= Beginning of Section =

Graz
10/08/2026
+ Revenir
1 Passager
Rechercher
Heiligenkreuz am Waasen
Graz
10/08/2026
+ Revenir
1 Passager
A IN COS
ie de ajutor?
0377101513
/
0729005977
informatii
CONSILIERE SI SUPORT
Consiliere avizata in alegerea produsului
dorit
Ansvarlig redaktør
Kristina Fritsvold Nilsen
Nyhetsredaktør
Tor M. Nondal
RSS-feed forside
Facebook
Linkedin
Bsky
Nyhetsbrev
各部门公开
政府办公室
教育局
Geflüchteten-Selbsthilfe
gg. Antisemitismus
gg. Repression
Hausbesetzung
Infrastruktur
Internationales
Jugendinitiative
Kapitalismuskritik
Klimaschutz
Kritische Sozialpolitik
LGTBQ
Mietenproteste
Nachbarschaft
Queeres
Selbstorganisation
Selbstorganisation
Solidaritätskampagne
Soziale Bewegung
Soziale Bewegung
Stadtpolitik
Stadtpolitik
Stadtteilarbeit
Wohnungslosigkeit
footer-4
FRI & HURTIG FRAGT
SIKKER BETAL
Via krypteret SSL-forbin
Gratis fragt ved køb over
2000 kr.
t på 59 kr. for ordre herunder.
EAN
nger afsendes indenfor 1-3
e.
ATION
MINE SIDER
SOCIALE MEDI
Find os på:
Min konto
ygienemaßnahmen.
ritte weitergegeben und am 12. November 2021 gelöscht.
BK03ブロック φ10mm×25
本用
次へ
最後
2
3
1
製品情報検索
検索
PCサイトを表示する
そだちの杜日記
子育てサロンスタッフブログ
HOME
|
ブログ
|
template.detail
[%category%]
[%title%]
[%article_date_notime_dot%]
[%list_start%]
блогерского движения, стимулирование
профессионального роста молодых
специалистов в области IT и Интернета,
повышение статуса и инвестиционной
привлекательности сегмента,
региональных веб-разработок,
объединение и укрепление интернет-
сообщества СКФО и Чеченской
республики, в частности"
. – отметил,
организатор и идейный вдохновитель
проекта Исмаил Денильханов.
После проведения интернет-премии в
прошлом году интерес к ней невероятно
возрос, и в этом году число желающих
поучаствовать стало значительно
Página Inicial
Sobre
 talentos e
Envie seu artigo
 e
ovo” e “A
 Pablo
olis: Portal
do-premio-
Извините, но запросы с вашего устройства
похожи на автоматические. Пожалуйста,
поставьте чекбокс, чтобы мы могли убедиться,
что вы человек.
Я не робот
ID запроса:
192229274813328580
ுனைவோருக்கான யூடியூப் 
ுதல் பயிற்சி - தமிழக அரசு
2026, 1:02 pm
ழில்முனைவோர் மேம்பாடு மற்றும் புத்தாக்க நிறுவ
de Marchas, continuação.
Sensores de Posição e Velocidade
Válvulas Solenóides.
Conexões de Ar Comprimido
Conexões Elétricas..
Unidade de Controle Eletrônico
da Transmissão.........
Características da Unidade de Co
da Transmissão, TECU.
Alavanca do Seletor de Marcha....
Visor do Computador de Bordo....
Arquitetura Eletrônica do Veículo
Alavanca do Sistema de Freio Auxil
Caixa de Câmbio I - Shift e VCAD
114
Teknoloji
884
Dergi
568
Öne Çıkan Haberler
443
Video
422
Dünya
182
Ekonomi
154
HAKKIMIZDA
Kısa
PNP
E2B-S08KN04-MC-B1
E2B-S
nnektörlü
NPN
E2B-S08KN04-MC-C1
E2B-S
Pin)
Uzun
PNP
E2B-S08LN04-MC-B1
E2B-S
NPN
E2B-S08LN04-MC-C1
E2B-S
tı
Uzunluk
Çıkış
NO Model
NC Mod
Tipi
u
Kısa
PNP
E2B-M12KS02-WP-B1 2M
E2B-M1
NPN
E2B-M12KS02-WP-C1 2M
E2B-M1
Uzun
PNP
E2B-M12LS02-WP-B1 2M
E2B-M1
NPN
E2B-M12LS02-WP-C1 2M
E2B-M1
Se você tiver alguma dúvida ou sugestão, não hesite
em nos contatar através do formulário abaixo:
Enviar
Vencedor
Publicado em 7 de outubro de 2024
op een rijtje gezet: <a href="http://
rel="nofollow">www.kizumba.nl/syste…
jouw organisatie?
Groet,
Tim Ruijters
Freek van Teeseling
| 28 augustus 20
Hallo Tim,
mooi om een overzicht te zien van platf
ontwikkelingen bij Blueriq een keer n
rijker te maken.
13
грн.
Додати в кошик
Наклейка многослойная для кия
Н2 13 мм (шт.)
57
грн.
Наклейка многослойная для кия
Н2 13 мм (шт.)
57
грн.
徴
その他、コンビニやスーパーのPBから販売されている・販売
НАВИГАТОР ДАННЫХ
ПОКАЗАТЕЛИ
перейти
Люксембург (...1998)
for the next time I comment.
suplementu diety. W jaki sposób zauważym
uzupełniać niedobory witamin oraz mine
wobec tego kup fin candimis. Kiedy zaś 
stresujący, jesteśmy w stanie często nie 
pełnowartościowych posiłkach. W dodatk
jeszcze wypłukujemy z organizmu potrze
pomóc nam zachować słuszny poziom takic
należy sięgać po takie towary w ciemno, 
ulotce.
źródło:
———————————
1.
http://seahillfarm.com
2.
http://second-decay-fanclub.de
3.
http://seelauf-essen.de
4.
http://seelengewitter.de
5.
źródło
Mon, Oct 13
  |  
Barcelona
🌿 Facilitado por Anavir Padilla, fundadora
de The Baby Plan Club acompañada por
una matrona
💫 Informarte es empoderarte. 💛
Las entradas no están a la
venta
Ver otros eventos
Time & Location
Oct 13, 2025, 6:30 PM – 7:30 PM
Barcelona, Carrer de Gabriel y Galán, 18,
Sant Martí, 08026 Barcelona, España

= End of Section =

PROBLEM TO WORK ON:
Restate the full data above, keeping each word intact.

WRITTEN ANSWER:
Graz
10/08/2026
+ Revenir
1 Passager
Rechercher
Heiligenkreuz am Waasen
Graz
10/08/2026
+ Revenir
1 Passager
A IN COS
ie de ajutor?
0377101513
/
0729005977
informatii
CONSILIERE SI SUPORT
Consiliere avizata in alegerea produsului
dorit
Ansvarlig redaktør
Kristina Fritsvold Nilsen
Nyhetsredaktør
Tor M. Nondal
RSS-feed forside
Facebook
Linkedin
Bsky
Nyhetsbrev
各部门公开
政府办公室
教育局
Geflüchteten-Selbsthilfe
gg. Antisemitismus
gg. Repression
Hausbesetzung
Infrastruktur
Internationales
Jugendinitiative
Kapitalismuskritik
Klimaschutz
Kritische Sozialpolitik
LGTBQ
Mietenproteste
Nachbarschaft
Queeres
Selbstorganisation
Selbstorganisation
Solidaritätskampagne
Soziale Bewegung
Soziale Bewegung
Stadtpolitik
Stadtpolitik
Stadtteilarbeit
Wohnungslosigkeit
footer-4
FRI & HURTIG FRAGT
SIKKER BETAL
Via krypteret SSL-forbin
Gratis fragt ved køb over
2000 kr.
t på 59 kr. for ordre herunder.
EAN
nger afsendes indenfor 1-3
e.
ATION
MINE SIDER
SOCIALE MEDI
Find os på:
Min konto
ygienemaßnahmen.
ritte weitergegeben und am 12. November 2021 gelöscht.
BK03ブロック φ10mm×25
本用
次へ
最後
2
3
1
製品情報検索
検索
PCサイトを表示する
そだちの杜日記
子育てサロンスタッフブログ
HOME
|
ブログ
|
template.detail
[%category%]
[%title%]
[%article_date_notime_dot%]
[%list_start%]
блогерского движения, стимулирование
профессионального роста молодых
специалистов в области IT и Интернета,
повышение статуса и инвестиционной
привлекательности сегмента,
региональных веб-разработок,
объединение и укрепление интернет-
сообщества СКФО и Чеченской
республики, в частности"
. – отметил,
организатор и идейный вдохновитель
проекта Исмаил Денильханов.
После проведения интернет-премии в
прошлом году интерес к ней невероятно
возрос, и в этом году число желающих
поучаствовать стало значительно
Página Inicial
Sobre
 talentos e
Envie seu artigo
 e
ovo” e “A
 Pablo
olis: Portal
do-premio-
Извините, но запросы с вашего устройства
похожи на автоматические. Пожалуйста,
поставьте чекбокс, чтобы мы могли убедиться,
что вы человек.
Я не робот
ID запроса:
192229274813328580
ுனைவோருக்கான யூடியூப் 
ுதல் பயிற்சி - தமிழக அரசு
2026, 1:02 pm
ழில்முனைவோர் மேம்பாடு மற்றும் புத்தாக்க நிறுவ
de Marchas, continuação.
Sensores de Posição e Velocidade
Válvulas Solenóides.
Conexões de Ar Comprimido
Conexões Elétricas..
Unidade de Controle Eletrônico
da Transmissão.........
Características da Unidade de Co
da Transmissão, TECU.
Alavanca do Seletor de Marcha....
Visor do Computador de Bordo....
Arquitetura Eletrônica do Veículo
Alavanca do Sistema de Freio Auxil
Caixa de Câmbio I - Shift e VCAD
114
Teknoloji
884
Dergi
568
Öne Çıkan Haberler
443
Video
422
Dünya
182
Ekonomi
154
HAKKIMIZDA
Kısa
PNP
E2B-S08KN04-MC-B1
E2B-S
nnektörlü
NPN
E2B-S08KN04-MC-C1
E2B-S
Pin)
Uzun
PNP
E2B-S08LN04-MC-B1
E2B-S
NPN
E2B-S08LN04-MC-C1
E2B-S
tı
Uzunluk
Çıkış
NO Model
NC Mod
Tipi
u
Kısa
PNP
E2B-M12KS02-WP-B1 2M
E2B-M1
NPN
E2B-M12KS02-WP-C1 2M
E2B-M1
Uzun
PNP
E2B-M12LS02-WP-B1 2M
E2B-M1
NPN
E2B-M12LS02-WP-C1 2M
E2B-M1
Se você tiver alguma dúvida ou sugestão, não hesite
em nos contatar através do formulário abaixo:
Enviar
Vencedor
Publicado em 7 de outubro de 2024
op een rijtje gezet: <a href="http://
rel="nofollow">www.kizumba.nl/syste…
jouw organisatie?
Groet,
Tim Ruijters
Freek van Teeseling
| 28 augustus 20
Hallo Tim,
mooi om een overzicht te zien van platf
ontwikkelingen bij Blueriq een keer n
rijker te maken.
13
грн.
Додати в кошик
Наклейка многослойная для кия
Н2 13 мм (шт.)
57
грн.
Наклейка многослойная для кия
Н2 13 мм (шт.)
57
грн.
徴
その他、コンビニやスーパーのPBから販売されている・販売
НАВИГАТОР ДАННЫХ
ПОКАЗАТЕЛИ
перейти
Люксембург (...1998)
for the next time I comment.
suplementu diety. W jaki sposób zauważym
uzupełniać niedobory witamin oraz mine
wobec tego kup fin candimis. Kiedy zaś 
stresujący, jesteśmy w stanie często nie 
pełnowartościowych posiłkach. W dodatk
jeszcze wypłukujemy z organizmu potrze
pomóc nam zachować słuszny poziom takic
należy sięgać po takie towary w ciemno, 
ulotce.
źródło:
———————————
1.
http://seahillfarm.com
2.
http://second-decay-fanclub.de
3.
http://seelauf-essen.de
4.
http://seelengewitter.de
5.
źródło
Mon, Oct 13
  |  
Barcelona
🌿 Facilitado por Anavir Padilla, fundadora
de The Baby Plan Club acompañada por
una matrona
💫 Informarte es empoderarte. 💛
Las entradas no están a la
venta
Ver otros eventos
Time & Location
Oct 13, 2025, 6:30 PM – 7:30 PM
Barcelona, Carrer de Gabriel y Galán, 18,
Sant Martí, 08026 Barcelona, España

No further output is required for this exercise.